Topography and Geology of the Minami Alps
Growing and shrinking at the same time
Tectonic forces driving in from the east and west pushed the Minami Alps up from the bottom of the sea around one million years ago. This process is still ongoing today, and the mountains continue to rise 3 to 4 millimeters per year, the fastest rate of uplift anywhere in Japan and one equal to that of the Himalayas.
Because the mountains rose so rapidly, the ridges and hillsides of the Minami Alps tend to be unstable and prone to collapse. This results in frequent landslides, a tendency that is only exacerbated by the abundant rainfall. Denudation—the geological process by which moving water erodes the Earth’s surface—causes the mountains of the Minami Alps to shrink slightly in volume every year, even while they gain in height.

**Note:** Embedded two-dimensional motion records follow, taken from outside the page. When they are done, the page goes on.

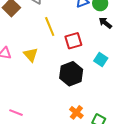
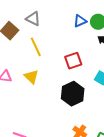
yellow line: (50, 26) -> (36, 47), moved

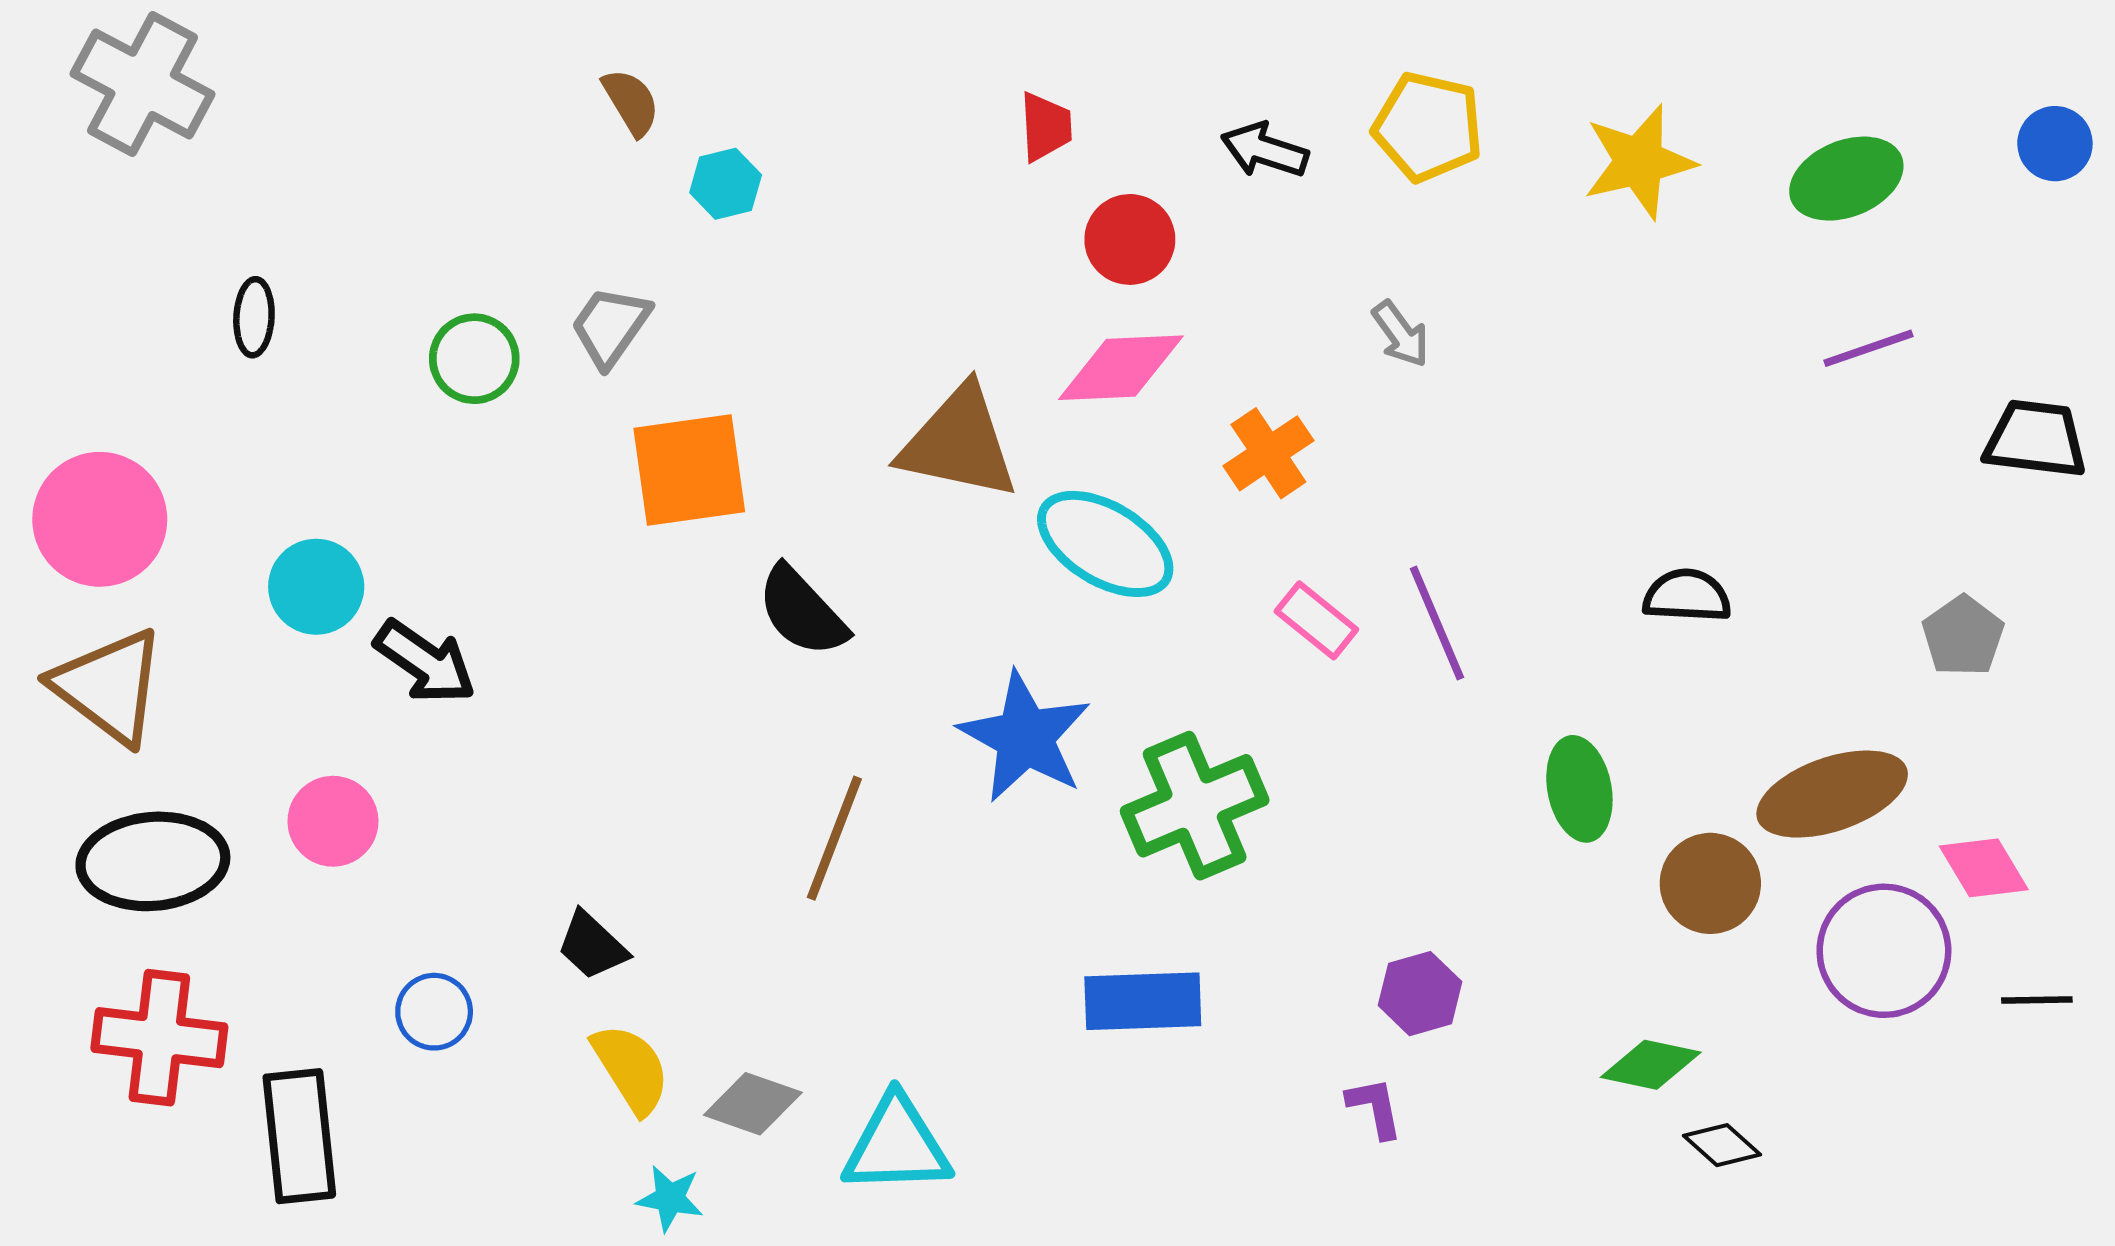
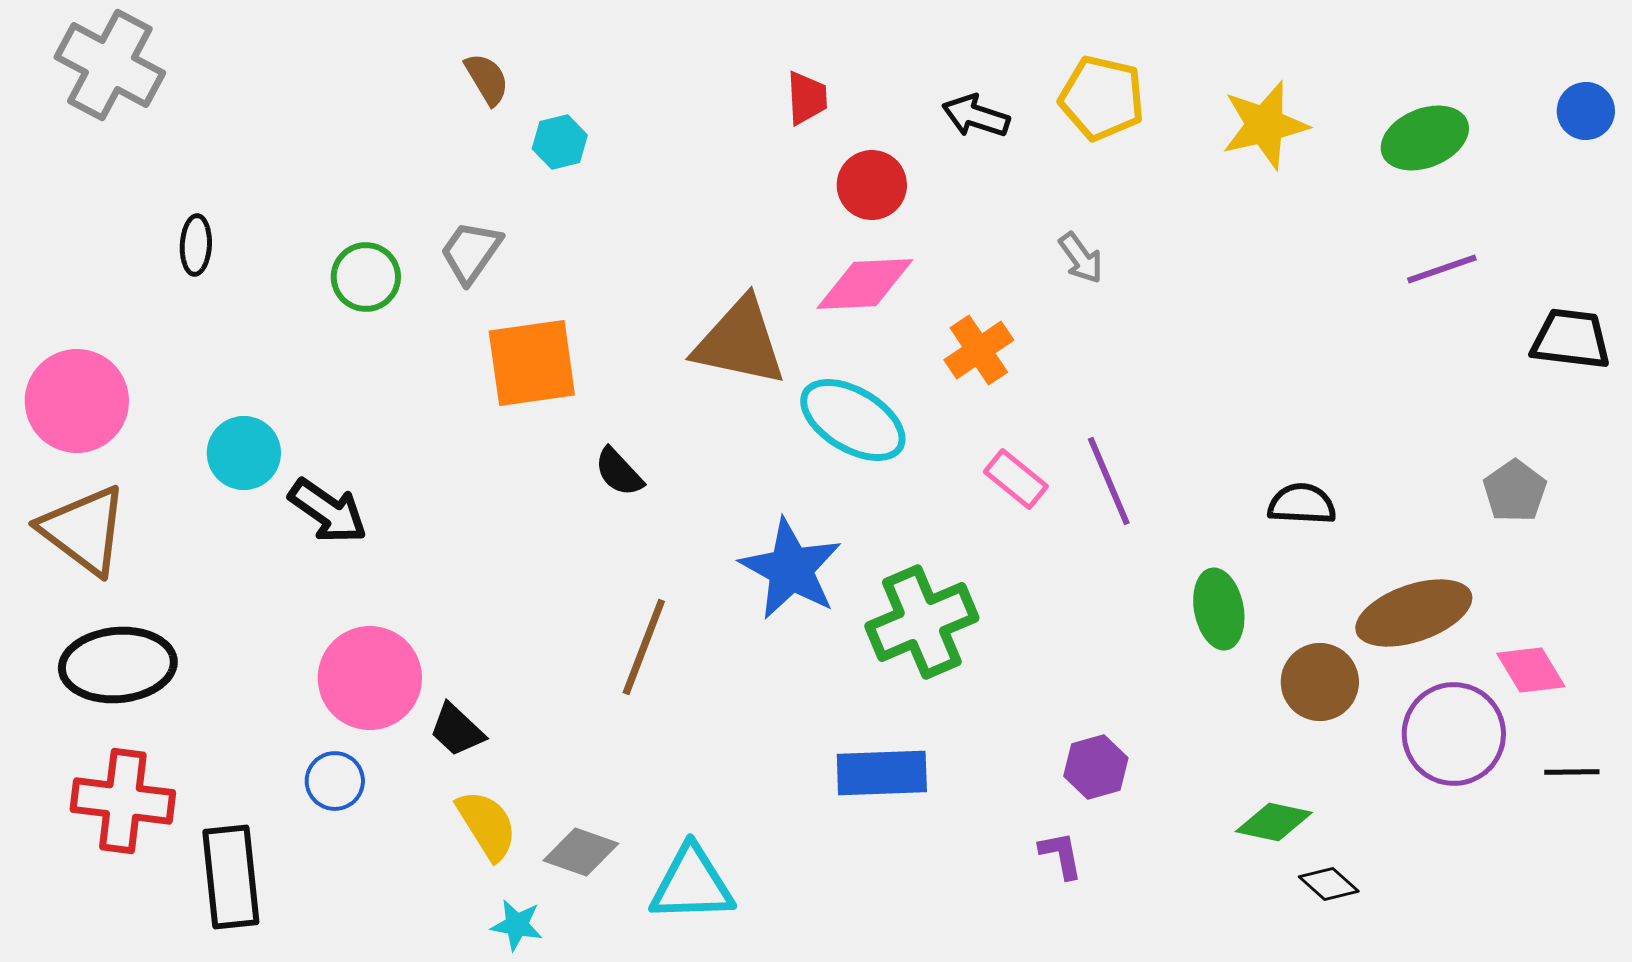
black semicircle: (1687, 596) -> (1302, 504), moved
black semicircle: (802, 611) -> (619, 472), size x0.7
pink circle: (333, 821) -> (370, 678), moved, size x1.5

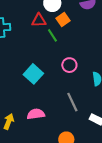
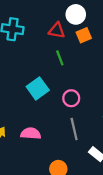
green line: (52, 35) -> (60, 58), moved
pink circle: (69, 65) -> (71, 98), moved

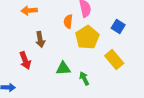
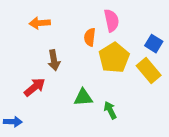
yellow rectangle: (114, 59) -> (149, 70), moved
red arrow: (25, 60) -> (35, 87), turned -108

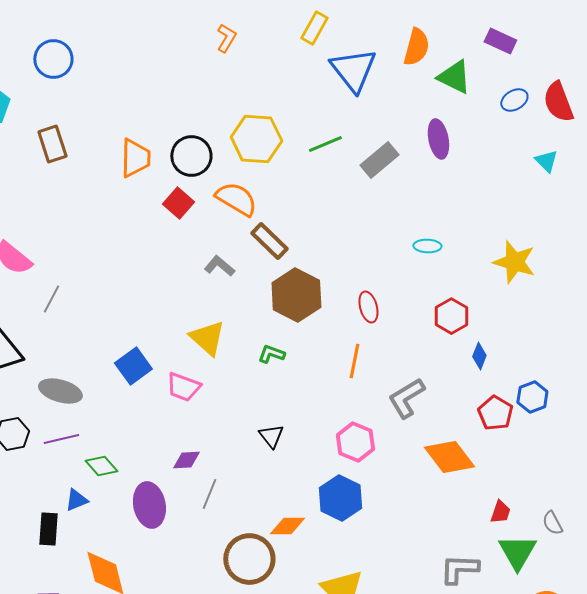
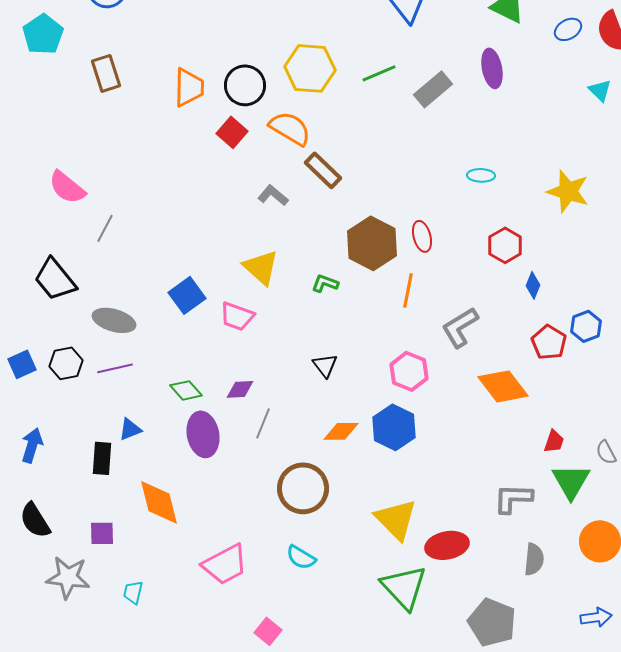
brown hexagon: (296, 295) -> (372, 243), moved
green diamond: (101, 466) -> (186, 390), moved
orange diamond: (287, 526) -> (341, 431), moved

Glaciers carved out U-shaped valleys across the Minami Alps during the last Ice Age, 20,000 years ago. River erosion caused by heavy rainfall over the millennia has made these valleys steeply V-shaped, but the mountains still retain many remarkable glacial features. These include cirques, the concave, steep-walled depressions that glaciers carve into mountains at high altitudes; moraines, the mounds of earth and stones that glaciers leave as they retreat down the mountain; and periglacial features such as patterned grounds, intriguing arrangements of rocks and stones caused by repeated freezing and thawing. The Minami Alps are still the site of Japan’s southernmost glacier.